The tallest trilithon stands at 7.4m. This is not a lot, on an open landscape. And the new building, however distant from the old, would cover five times the area of the henge’s outer circle. The architects were determined their design should do nothing to diminish the henge’s apparent stature. Clearly, landscape format was the go the visitor centre needed to hunker down into the terrain. It also needed, thought DCM, to eschew all signals by which buildings habitually declare themselves impressive architecture.

The architects were also concerned that the new took no visual cues from the old, avoiding any suggestion of stone or of trabeated, post-and-lintel construction. They argued that “any direct visual reference would only serve to subvert and demean the whole experience of Stonehenge”.

The new structure will therefore be steel recycled steel, framed and clad with grass on the roof. It’s earth-sheltered at the back and naturally ventilated (with heating). Nine steel walls, 4.7m high and up to 1.5m thick, erupt from the Salisbury Plain’s gentle incline in bunched, near-parallel arcs. Inside, the spaces are interconnnected and end-glazed. Daylight washing down each of the ribbon-walls expresses them as discrete, freestanding elements and gives the space an airy subterranean feel, at once primitive and hip. Moving through the layers, you progress from the indoor-outdoor pergola space of the visitor centre through the usual cafe, retail, and exhibition areas to the transit station, to be ferried just over half the way to the stones, and walk the rest.
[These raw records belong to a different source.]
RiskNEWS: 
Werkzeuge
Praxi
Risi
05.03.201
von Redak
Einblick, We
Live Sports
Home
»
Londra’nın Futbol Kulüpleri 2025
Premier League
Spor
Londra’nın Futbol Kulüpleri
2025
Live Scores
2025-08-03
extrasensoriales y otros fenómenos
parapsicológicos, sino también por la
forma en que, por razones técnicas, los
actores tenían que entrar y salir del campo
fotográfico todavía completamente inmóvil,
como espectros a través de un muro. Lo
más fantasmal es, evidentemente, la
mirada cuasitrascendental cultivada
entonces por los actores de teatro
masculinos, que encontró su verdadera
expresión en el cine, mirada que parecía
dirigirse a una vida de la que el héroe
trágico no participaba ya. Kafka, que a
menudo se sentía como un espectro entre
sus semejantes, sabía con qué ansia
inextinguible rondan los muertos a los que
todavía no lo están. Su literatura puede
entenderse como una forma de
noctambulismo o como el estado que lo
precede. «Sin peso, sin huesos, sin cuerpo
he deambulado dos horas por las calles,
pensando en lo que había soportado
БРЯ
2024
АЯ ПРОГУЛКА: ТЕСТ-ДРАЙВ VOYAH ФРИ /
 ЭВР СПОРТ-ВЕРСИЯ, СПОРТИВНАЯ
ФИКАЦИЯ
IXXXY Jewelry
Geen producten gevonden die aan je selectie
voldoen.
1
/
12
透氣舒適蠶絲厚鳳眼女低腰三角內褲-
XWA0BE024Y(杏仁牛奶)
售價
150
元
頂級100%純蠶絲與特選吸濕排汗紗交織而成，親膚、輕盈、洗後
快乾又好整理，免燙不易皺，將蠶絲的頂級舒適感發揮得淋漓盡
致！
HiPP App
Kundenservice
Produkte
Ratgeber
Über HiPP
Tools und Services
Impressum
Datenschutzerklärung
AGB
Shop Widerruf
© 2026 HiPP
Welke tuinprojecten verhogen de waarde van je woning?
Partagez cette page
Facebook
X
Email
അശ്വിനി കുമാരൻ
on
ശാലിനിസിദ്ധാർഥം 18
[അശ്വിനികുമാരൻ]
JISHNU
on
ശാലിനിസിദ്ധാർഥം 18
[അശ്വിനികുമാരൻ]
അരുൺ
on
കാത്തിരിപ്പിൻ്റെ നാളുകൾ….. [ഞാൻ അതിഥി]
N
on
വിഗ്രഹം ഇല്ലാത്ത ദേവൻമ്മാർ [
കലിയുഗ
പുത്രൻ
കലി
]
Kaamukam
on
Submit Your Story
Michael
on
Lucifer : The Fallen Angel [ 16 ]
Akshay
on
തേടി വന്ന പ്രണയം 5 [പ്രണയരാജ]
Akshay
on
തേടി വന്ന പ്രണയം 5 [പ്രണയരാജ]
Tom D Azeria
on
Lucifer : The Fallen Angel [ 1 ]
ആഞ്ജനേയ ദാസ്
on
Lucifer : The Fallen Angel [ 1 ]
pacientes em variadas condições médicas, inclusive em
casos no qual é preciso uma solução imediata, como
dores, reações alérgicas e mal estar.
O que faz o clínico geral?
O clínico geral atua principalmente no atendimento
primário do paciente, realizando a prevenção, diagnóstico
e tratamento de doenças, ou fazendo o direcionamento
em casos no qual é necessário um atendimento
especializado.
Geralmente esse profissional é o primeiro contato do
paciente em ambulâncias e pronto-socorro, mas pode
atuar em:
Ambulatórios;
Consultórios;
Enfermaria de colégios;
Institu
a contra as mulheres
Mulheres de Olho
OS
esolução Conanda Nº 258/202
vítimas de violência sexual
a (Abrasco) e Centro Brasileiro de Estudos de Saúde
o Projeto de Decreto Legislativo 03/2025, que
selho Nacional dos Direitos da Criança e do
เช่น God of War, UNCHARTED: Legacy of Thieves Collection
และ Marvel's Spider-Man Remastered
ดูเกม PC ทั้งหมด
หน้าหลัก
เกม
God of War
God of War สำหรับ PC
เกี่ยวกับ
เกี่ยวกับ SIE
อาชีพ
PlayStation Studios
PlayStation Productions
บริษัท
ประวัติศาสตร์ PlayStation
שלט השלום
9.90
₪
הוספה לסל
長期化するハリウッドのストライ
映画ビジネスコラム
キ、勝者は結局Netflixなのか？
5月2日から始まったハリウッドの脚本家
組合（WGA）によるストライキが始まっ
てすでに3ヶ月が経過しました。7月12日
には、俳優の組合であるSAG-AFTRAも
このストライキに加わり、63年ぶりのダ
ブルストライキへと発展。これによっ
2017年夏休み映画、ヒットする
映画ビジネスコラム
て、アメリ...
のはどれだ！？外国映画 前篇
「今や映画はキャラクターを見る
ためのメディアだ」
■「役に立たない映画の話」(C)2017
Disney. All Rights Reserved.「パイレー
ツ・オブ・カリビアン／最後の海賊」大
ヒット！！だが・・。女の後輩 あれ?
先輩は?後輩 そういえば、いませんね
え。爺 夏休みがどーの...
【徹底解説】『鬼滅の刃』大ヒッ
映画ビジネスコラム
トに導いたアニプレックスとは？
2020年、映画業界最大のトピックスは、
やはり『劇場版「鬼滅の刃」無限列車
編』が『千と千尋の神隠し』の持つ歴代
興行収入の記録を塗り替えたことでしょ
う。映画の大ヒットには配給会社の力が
Sounds simple. Looks simple. But it’s not easy finding just the right, but terrifyingly simple idea that solves problems of site, program and symbolism while thrilling media, mollifying opponents, while maintaining a grainily stylish presence that owes more to sculpture than utility.

This is what DCM does so well. For, intimately job-suited as this proposal is, it relates just as closely to the group’s other work; recalling the linearity of its Federation Square scheme (1997), the planar-wall motif of its Scottish Parliament proposal (1998), and the serenity-in-landscape of its neolithic houses at Philip Island and Kyneton, Victoria.
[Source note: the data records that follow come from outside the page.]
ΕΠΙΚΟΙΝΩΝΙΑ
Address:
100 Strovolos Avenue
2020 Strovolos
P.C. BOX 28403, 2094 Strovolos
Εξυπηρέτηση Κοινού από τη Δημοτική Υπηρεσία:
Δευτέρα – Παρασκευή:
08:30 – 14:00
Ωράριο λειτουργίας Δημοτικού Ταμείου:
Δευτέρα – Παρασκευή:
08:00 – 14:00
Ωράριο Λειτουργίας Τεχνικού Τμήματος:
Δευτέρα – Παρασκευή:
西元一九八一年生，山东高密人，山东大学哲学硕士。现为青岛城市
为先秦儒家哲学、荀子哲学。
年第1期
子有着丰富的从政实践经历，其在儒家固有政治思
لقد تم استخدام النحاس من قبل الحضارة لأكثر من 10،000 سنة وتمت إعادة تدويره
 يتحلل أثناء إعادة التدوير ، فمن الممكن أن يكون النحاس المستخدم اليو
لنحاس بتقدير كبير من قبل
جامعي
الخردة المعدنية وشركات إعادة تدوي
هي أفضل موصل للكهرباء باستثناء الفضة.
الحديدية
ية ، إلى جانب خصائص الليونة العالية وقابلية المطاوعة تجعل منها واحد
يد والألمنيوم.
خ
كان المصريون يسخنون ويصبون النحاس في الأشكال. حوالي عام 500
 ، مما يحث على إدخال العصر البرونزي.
Comparable in grace and subtlety to early works by Argentinian-New York architects Emilio Ambasz and Rodolfo Machado, this habitable landscape-sculpture uses form in a manner all the more powerful for being understated. It nests comfortably, offering succour in a bleak landscape and rendering complexity richly simple. Isn’t that what architecture is for?


TWO ILLUS: Stonehenge, and left, Australian firm, Denton Corker Marshall’s winning design, with nine steel walls, for the visitor centre.